Why I love Linux

Why I love Linux


It was a dark and stormy night…

Well not really but that’s how all the classics start isn’t it? This one begins with that most fearsome of technological bugs — user error. Fortunately the perpetrator (that’s me btw) redeems himself and his data in the end all thanks to the friendly penguin. I suppose then this is really a love story.

Now in my job I tend to install all sorts of crap on my system both Windows and Linux. I have partitions set aside for the sole purpose of being whipping boys to whatever software I install there. But I also have a good portion of my work data backed up at times (key words there) to both a gateway server and removable storage.

I have three drives in my system a boot drive and two drives which are in RAID 0 because disks are simply way too slow these days. These are two 10k RPM drives and yes that’s still too slow. Bring on the solid states.

The RAID drives are actually RAIDed partitions because it’s simply better than fakeraid controllers with Windows and Linux having their own stripes.

I have Vista and two distros of Linux (Ubuntu Gentoo) in regular use — and Vista bless it brutally murdered its XP predecessor during install and so I had been forced to migrate sooner. And as it happens the answer as to why Vista killed XP all those months ago was answered through this experience.

So — here I was installing yet another Linux distro for review and I foolishly let GRUB install to the boot sector of one of the RAID drives (/dev/sdb instead of /dev/sda where it should have gone). This doesn’t particularly bother Linux but Vista was another story. Booting up it had ‘lost’ one of the drives and thus the dynamic partitions that made up the Windows stripe. And with it a nice chunk of my data. Trying to use Vista’s tools to restore the stripe in Disk Management didn’t help it was determined the drive was ‘absent’ even though a ‘new’ identical drive with partitions intact had appeared in its place. No matter what I did it couldn’t activate it or return it to an dynamic disk status.
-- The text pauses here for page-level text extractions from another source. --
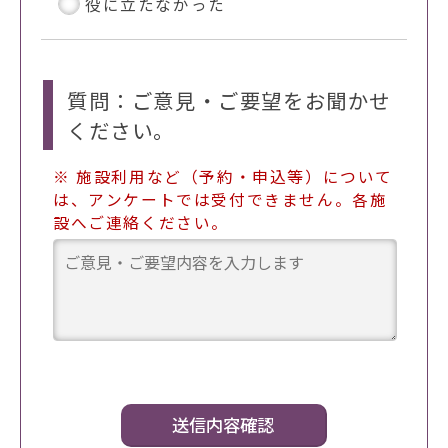
役に立たなかった
質問：ご意見・ご要望をお聞かせ
ください。
※ 施設利用など（予約・申込等）について
は、アンケートでは受付できません。各施
設へご連絡ください。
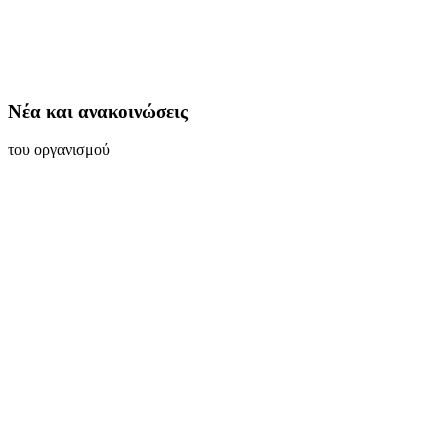
Νέα και ανακοινώσεις
του οργανισμού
Not to worry I thought I know Linux can mount Windows stripes so I’ll boot into Linux and mount the dynamic partitions copy data across and re-make the RAID stripes in Vista. Pain in the bum but I’ve mounted NTFS RAID stripes in the past.

But oddly once in Linux I couldn’t see the dynamic partitions (only the container file which fdisk sees as ‘SPS’). Something had changed. Now in Linux the Windows dynamic disk support is enabled through the LDM driver which had happily identified the dynamic disk RAID paritions XP had made. But it couldn’t see the Vista ones.
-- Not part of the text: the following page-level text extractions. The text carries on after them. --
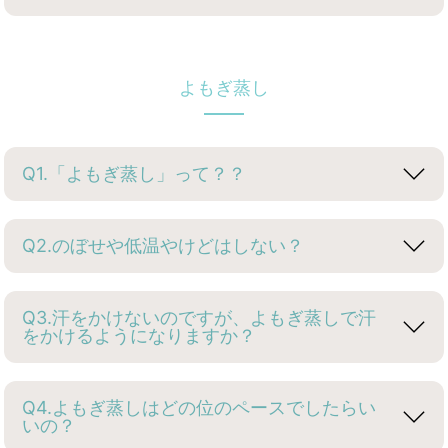
よもぎ蒸し
Q1.「よもぎ蒸し」って？？
Q2.のぼせや低温やけどはしない？
Q3.汗をかけないのですが、よもぎ蒸しで汗
をかけるようになりますか？
Q4.よもぎ蒸しはどの位のペースでしたらい
いの？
And suddenly my forced migration from XP to Vista became clear — even though I installed Vista as a dual-boot with XP and it cheerfully recognised the XP dynamic disks it also at the same time decided to commandeer them and re-write the LDM database for the drives. A format which funnily enough XP itself couldn’t read.

And here too the Linux LDM driver couldn’t interpret Vista’s new LDM format. Nothing like backwards compatibility eh?

A quick search on the Web revealed it was a known problem and Linux-NTFS maintainer Anton Altaparmakov had submitted a patch to the kernel tree for it.

So I grabbed it patched my kernel (2.6.22-rc4 with ck patches if you must know) and booted up.

Still no go the kernel couldn’t identify the LDM partitions.

Even though I had backups for most of the data on the stripes it had quickly become a matter of principle and a technical challenge. Like the time when I was a young geek (we’re talking back when Mosaic was the world’s only browser and gopher was popular) and I had left my phone cord at a friends — but just had to get onto the BBS that night with the modem — and so hacked up another cord tested the wires for signal from the modem and ended up blu-tacking them to the modem’s PCB. Which worked just fine as long as you didn’t bump the cord.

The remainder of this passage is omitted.